The Company sells products to BGL and 940 A, entities wholly-owned by Robert Carmichael. Terms of sale are more favorable than those extended to the Company’s regular customers, but no more favorable than those extended to the Company’s strategic partners. Accounts receivable from these entities totaled $686 and $897 at September 30, 2022 and December 31, 2021, respectively.

 

The Company had accounts payable to related parties of $18,495 and $37,267 at September 30, 2022 and December 31, 2021, respectively. The balance payable at September 30, 2022 was comprised of $10,052 due to 940, LLC, $2,980 due to BGL and $5,463 due to Robert Carmichael.

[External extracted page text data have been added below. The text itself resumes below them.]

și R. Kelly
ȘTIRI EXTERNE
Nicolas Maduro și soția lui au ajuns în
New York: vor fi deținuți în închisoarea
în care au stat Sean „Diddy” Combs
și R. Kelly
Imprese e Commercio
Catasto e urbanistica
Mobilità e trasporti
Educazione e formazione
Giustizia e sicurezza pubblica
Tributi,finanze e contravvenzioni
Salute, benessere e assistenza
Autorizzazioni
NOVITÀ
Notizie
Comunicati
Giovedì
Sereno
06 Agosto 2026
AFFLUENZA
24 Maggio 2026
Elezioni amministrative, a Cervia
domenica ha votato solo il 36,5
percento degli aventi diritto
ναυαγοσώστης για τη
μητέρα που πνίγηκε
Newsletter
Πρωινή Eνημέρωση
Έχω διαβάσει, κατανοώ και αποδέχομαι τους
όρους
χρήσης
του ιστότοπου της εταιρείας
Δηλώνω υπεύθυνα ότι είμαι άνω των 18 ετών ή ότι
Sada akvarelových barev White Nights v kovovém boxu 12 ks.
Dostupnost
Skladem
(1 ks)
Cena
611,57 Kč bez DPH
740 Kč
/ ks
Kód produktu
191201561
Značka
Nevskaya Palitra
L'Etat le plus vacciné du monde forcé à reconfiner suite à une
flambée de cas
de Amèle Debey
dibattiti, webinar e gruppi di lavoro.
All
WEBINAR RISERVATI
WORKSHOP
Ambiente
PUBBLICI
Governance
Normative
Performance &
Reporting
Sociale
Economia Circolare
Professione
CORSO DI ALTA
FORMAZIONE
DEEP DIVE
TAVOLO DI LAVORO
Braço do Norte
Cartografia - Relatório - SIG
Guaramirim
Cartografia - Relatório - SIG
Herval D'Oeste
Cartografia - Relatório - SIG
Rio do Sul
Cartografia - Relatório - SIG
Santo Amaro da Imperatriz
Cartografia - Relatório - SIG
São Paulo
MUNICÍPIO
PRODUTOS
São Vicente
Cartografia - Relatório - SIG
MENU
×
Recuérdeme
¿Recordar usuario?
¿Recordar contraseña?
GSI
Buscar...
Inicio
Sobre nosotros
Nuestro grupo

At December 31, 2021 the balance payable was comprised of $5,000 due to Robert Carmichael and $32,267 due to BGL.

 

The Company has exclusive license agreements with 940 A to license the trademark “Brownie’s Third Lung”, “Tankfill”, “Brownie’s Public Safety” and various other related trademarks as listed in the agreements. The agreements provide that the Company pay 940 A 2.5% of gross revenues per quarter as a royalty. Total royalty expense for the three months ended September 30, 2022 and 2021 was $22,961 and $19,484, respectively. For the nine months ending September 30, 2022 and 2021 royalty expense was $53,574 and $59,090, respectively. The accrued royalty for September 30, 2022 was $3,942 and is included in other liabilities.

 

On February 2, 2022, the Company issued Charles Hyatt, a director, 10,000,000 shares from the exercise of a warrant at $0.025 per share in consideration of $250,000.

 

On February 2, 2022, the Company issued Grace Hyatt, the adult child of Charles Hyatt, a director, 600,000 shares from the exercise of a warrant at $0.025 per share in consideration of $15,000.

 

 

On September 30, 2022, the Company issued a convertible demand 8% promissory note in the principal amount of $66,793 to Robert Carmichael for funds to meet the working capital needs of LBI. There is no amortization schedule for the note, and interest is payable in shares of common stock of the Company at a conversion price equal to the 90 day value weighted average price (“VWAP”) of the Company’s stock prior to the quarterly interest payment date. The note holder may demand payment or convert the outstanding principal at a conversion rate of $.021 per share at any time. The conversion rate was calculated at a 35% discount to the 90 day VWAP of the Company’s stock as of the date of the note. The Company recorded $19,250 for the beneficial conversion feature. As this conversion rate is a fixed rate, the embedded conversion feature is not a derivative liability.